This resonates so beautifully with the gospel lesson today. Luke tells us that two disciples were walking to Emmaus from Jerusalem on Easter day. As they walked the seven or so miles between the two cities, they discussed everything that happened in the past week. They likely talked about the parade where Jesus rode into town on a donkey as people waved their coats and palm branches. They likely talked about how Jesus flipped over tables in the temple and went toe-to-toe with the religious authorities. They likely talked about how Jesus ate a sumptuous meal with his disciples, and how later that evening he was arrested in the garden. I’m sure they talked about how Jesus was condemned to death and crucified between two criminals. They certainly talked about how some women from the group had told them unbelievable news earlier that morning. And they were sad. Luke says that they were sad.

While they were walking, a stranger joined them. We know that the stranger is Jesus, but the two disciples do not. When Jesus asked why they were sad, the disciple named Cleopas couldn’t believe that there was anyone who didn’t know about what happened in the past week. Nevertheless, Cleopas told Jesus why they were sad. He told Jesus about the prophet who had come to redeem Israel and how the prophet had been condemned to death and crucified. Cleopas says, “But we had hoped that he was the one to redeem Israel.” We had hoped that he was the one to redeem Israel—there is no sadder line in all the gospels. The disciples were sad because all their hopes and dreams were wrapped up in Jesus, and he was executed. They hoped Jesus would put a Jewish regent on the throne; they hoped Jesus would end the ethnic and religious persecution that helped Rome to thrive; they hoped Jesus would help them stand up after they had been on their knees for centuries. They had hoped, they had dreamed, but in the end Jesus clashed with power and lost. All of it was lost, all of it was shattered, all of it was so terribly sad.

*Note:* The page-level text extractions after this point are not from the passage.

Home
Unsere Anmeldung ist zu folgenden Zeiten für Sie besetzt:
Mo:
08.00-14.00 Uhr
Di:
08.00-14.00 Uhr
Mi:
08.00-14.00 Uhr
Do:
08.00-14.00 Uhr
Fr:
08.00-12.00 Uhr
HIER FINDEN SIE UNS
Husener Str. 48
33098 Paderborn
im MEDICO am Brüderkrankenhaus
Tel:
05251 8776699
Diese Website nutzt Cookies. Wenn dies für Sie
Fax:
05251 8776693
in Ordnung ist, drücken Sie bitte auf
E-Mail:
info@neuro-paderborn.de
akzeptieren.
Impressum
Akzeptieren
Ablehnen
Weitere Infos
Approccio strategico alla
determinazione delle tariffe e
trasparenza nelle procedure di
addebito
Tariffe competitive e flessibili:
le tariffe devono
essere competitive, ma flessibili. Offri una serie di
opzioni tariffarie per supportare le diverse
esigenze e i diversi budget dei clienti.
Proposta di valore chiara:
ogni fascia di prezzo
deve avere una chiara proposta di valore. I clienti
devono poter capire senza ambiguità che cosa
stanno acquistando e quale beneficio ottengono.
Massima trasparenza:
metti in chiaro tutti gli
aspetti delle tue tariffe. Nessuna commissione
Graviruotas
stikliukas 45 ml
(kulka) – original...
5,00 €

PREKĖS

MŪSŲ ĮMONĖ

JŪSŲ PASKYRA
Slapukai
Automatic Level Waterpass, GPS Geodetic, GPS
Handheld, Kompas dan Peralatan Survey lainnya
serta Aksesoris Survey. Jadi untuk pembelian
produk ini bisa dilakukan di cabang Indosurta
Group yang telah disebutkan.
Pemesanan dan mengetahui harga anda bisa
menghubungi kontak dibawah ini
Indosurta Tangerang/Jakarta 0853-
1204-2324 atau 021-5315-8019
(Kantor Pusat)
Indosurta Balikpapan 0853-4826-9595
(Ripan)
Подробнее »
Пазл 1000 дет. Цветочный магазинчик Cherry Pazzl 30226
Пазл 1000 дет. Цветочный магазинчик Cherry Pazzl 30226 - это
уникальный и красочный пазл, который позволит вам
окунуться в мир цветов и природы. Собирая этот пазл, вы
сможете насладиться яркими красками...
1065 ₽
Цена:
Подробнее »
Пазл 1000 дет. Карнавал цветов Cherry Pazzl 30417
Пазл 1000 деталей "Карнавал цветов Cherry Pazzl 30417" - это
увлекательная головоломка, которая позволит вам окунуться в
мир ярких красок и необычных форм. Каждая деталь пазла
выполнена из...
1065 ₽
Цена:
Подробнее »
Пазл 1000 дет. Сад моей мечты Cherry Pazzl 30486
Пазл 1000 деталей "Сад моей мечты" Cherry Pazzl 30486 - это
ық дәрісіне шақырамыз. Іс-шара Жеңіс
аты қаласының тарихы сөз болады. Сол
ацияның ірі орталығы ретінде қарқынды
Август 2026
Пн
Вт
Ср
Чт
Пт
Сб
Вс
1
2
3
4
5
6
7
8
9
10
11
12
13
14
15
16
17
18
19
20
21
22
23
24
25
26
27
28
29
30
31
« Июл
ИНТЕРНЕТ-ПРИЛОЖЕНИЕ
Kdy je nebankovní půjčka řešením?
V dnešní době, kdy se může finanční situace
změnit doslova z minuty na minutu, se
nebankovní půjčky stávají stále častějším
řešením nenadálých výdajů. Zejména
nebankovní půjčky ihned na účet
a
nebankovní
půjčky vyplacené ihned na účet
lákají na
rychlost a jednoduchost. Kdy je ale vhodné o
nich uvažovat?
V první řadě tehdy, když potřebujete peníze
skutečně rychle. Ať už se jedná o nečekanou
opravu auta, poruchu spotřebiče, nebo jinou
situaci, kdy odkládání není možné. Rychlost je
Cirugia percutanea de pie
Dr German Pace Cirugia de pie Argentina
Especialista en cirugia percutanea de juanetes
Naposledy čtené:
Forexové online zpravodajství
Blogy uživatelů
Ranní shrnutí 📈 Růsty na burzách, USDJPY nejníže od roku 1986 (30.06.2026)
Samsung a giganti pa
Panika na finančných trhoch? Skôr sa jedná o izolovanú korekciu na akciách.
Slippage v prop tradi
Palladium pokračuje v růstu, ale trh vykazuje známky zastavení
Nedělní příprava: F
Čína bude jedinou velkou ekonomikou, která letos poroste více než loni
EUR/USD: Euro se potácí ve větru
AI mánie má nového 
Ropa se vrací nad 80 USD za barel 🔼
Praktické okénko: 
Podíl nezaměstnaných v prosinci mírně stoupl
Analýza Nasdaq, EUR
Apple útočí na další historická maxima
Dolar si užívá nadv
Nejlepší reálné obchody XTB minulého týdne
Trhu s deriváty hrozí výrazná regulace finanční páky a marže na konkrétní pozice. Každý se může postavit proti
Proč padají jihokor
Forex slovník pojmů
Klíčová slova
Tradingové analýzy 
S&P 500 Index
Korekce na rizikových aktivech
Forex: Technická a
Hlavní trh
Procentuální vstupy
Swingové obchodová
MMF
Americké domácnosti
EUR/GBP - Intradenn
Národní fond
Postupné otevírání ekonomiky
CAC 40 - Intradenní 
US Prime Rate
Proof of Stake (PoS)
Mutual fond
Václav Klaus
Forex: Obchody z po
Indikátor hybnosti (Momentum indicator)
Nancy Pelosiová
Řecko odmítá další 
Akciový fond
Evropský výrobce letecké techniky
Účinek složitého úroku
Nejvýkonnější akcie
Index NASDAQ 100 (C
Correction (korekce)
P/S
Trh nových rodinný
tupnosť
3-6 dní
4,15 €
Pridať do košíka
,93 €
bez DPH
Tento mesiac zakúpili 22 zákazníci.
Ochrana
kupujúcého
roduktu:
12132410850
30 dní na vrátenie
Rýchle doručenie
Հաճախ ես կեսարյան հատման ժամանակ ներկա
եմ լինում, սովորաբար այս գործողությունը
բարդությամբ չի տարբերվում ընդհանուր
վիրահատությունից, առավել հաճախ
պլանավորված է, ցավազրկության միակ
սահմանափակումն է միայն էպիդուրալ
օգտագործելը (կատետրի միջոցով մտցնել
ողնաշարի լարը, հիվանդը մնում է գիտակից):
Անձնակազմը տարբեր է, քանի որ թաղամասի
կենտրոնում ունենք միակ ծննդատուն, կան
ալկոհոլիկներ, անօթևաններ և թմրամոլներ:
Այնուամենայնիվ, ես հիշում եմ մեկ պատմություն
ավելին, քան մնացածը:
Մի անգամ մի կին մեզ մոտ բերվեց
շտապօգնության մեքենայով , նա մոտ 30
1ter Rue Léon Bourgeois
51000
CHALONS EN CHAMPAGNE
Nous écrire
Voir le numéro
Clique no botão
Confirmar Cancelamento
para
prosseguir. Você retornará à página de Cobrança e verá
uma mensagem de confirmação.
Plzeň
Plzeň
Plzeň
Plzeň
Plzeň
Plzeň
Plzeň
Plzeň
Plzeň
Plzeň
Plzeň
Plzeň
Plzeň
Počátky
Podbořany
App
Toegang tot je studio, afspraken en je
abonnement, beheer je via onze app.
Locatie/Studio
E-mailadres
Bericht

It was into this sadness that Jesus showed up and walked with the two disciples. While they were walking, Jesus opened their minds to the Scriptures and they understood that everything happened as planned. When the three reached Emmaus—and remember that the disciples still don’t know that its Jesus—the disciples invited Jesus to stay the night. As they sat at a table together, Jesus took a loaf of bread, blessed and broke it, and gave it them. At that moment, in the twinkling of an eye, their eyes were opened and they recognized Jesus; in that moment they knew that the women had told the truth. Then, as Jesus is known to do, he disappeared quickly, leaving the disciples in awe and wonder. The disciples got up from the table and ran back to Jerusalem to tell the others that Jesus had risen from the dead. Jesus showed up in the midst of profound loss and sadness, and in showing up the disciples were changed: their sadness was changed to joy, their despair was turned to hope, their disbelief was turned to faith.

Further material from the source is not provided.